→ ASSIGNMENT:
Verbatim copy, pictures excluded: every line from the one with "https://www.aurioninsights.com" through the final line of the data below, and no other line.

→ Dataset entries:
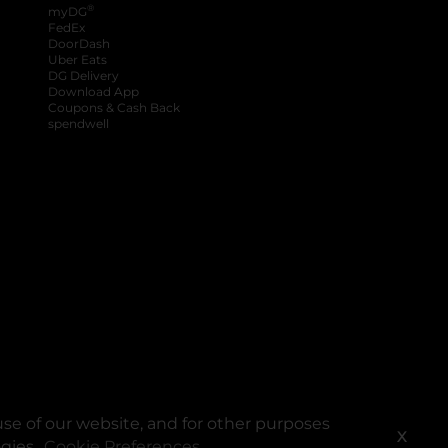
®
myDG
FedEx
DoorDash
Uber Eats
DG Delivery
Download App
Coupons & Cash Back
spendwell
se of our website, and for other purposes
X
ogies.
Cookie Preferences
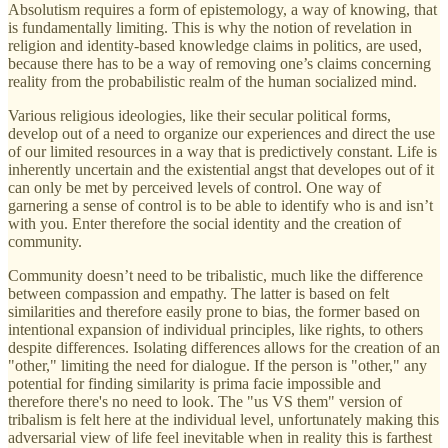
Absolutism requires a form of epistemology, a way of knowing, that
is fundamentally limiting. This is why the notion of revelation in
religion and identity-based knowledge claims in politics, are used,
because there has to be a way of removing one’s claims concerning
reality from the probabilistic realm of the human socialized mind.
Various religious ideologies, like their secular political forms,
develop out of a need to organize our experiences and direct the use
of our limited resources in a way that is predictively constant. Life is
inherently uncertain and the existential angst that developes out of it
can only be met by perceived levels of control. One way of
garnering a sense of control is to be able to identify who is and isn’t
with you. Enter therefore the social identity and the creation of
community.
Community doesn’t need to be tribalistic, much like the difference
between compassion and empathy. The latter is based on felt
similarities and therefore easily prone to bias, the former based on
intentional expansion of individual principles, like rights, to others
despite differences. Isolating differences allows for the creation of an
"other," limiting the need for dialogue. If the person is "other," any
potential for finding similarity is prima facie impossible and
therefore there's no need to look. The "us VS them" version of
tribalism is felt here at the individual level, unfortunately making this
adversarial view of life feel inevitable when in reality this is farthest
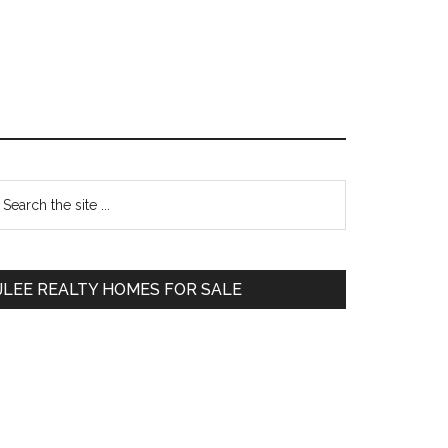
Primary
earch
e
Sidebar
te
JLEE REALTY HOMES FOR SALE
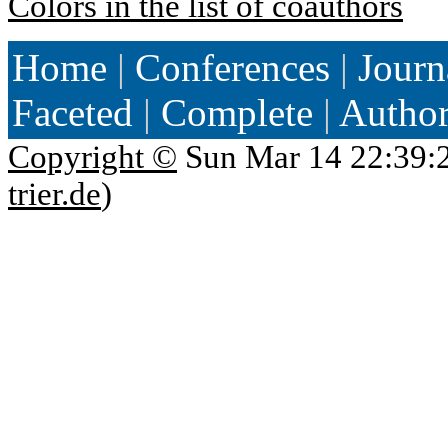
Colors in the list of coauthors
Home
|
Conferences
|
Journ
Faceted
|
Complete
|
Autho
Copyright ©
Sun Mar 14 22:39:
trier.de
)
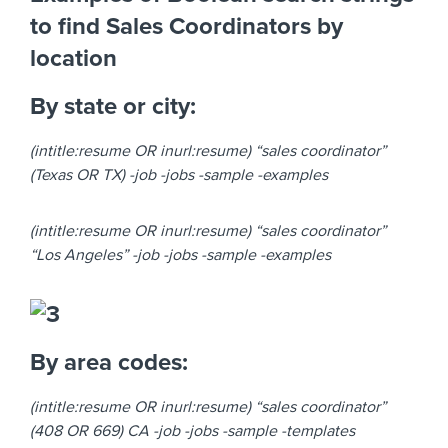
to find Sales Coordinators by
location
By state or city:
(intitle:resume OR inurl:resume) “sales coordinator”
(Texas OR TX) -job -jobs -sample -examples
(intitle:resume OR inurl:resume) “sales coordinator”
“Los Angeles” -job -jobs -sample -examples
By area codes:
(intitle:resume OR inurl:resume) “sales coordinator”
(408 OR 669) CA -job -jobs -sample -templates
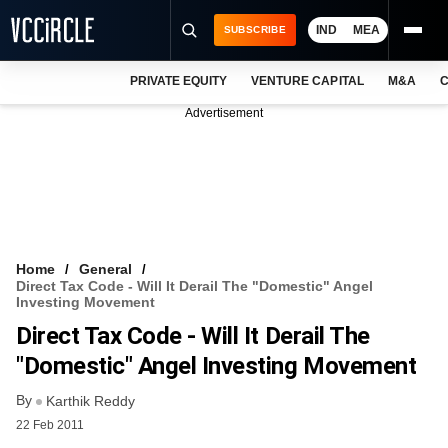
IND
MEA
SUBSCRIBE
PRIVATE EQUITY
VENTURE CAPITAL
M&A
C
NEWS
Advertisement
EVENTS
TRAININGS
PRO EXCLUSIVES
RESEARCH REPORTS
Home
General
Direct Tax Code - Will It Derail The "Domestic" Angel
VCC INTELLIGENCE
Investing Movement
Direct Tax Code - Will It Derail The
FREE NEWSLETTER
"Domestic" Angel Investing Movement
LOGIN
By
Karthik Reddy
22 Feb 2011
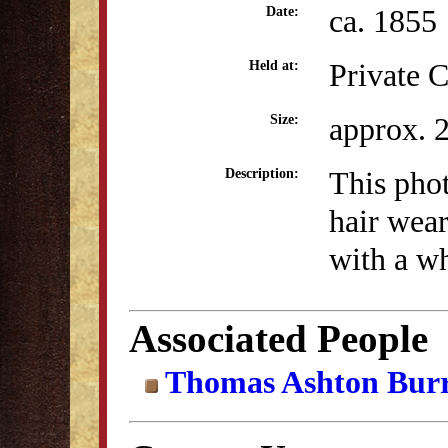
ca. 1855
Date:
Private C
Held at:
approx. 
Size:
This pho
Description:
hair wear
with a wh
Associated People
Thomas Ashton Bur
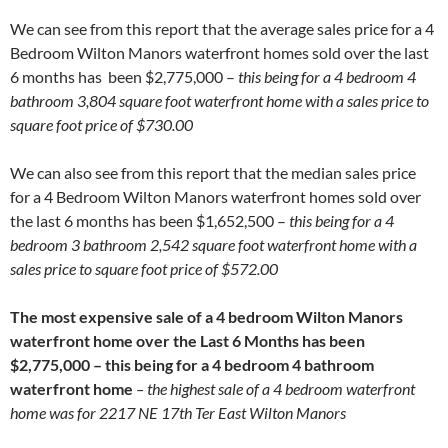
We can see from this report that the average sales price for a 4
Bedroom Wilton Manors waterfront homes sold over the last
6 months has been $2,775,000 –
this being for a 4 bedroom 4
bathroom 3,804 square foot waterfront home with a sales price to
square foot price of $730.00
We can also see from this report that the median sales price
for a 4 Bedroom Wilton Manors waterfront homes sold over
the last 6 months has been $1,652,500 –
this being for a 4
bedroom 3 bathroom 2,542 square foot waterfront home with a
sales price to square foot price of $572.00
The most expensive sale of a 4 bedroom Wilton Manors
waterfront home over the Last 6 Months has been
$2,775,000 – this being for a 4 bedroom 4 bathroom
waterfront home
– the highest sale of a 4 bedroom waterfront
home was for 2217 NE 17th Ter East Wilton Manors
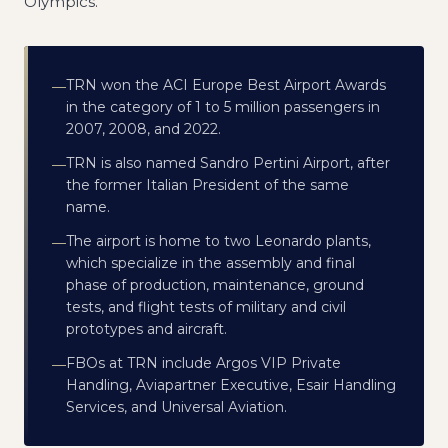
Olympics.
TRN won the ACI Europe Best Airport Awards
—
in the category of 1 to 5 million passengers in
2007, 2008, and 2022.
TRN is also named Sandro Pertini Airport, after
—
the former Italian President of the same
name.
The airport is home to two Leonardo plants,
—
which specialize in the assembly and final
phase of production, maintenance, ground
tests, and flight tests of military and civil
prototypes and aircraft.
FBOs at TRN include Argos VIP Private
—
Handling, Aviapartner Executive, Esair Handling
Services, and Universal Aviation.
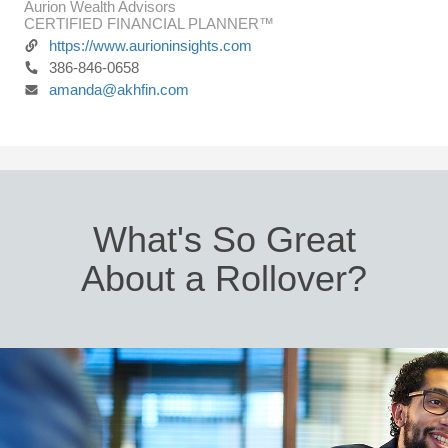
Aurion Wealth Advisors
CERTIFIED FINANCIAL PLANNER™
https://www.aurioninsights.com
386-846-0658
amanda@akhfin.com
What's So Great
About a Rollover?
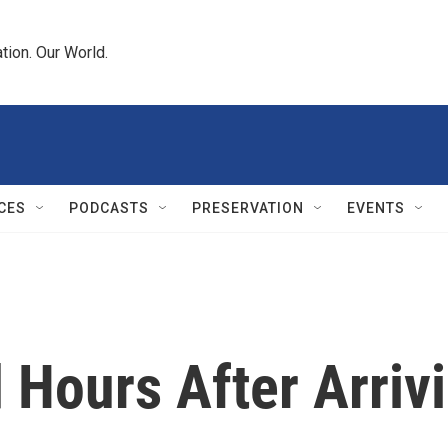
tion. Our World.
CES
PODCASTS
PRESERVATION
EVENTS
 Hours After Arriv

→ EXERCISE RESPONSE:
https://www.aurioninsights.com
386-846-0658
amanda@akhfin.com
What's So Great
About a Rollover?
tion. Our World.
CES
PODCASTS
PRESERVATION
EVENTS
 Hours After Arriv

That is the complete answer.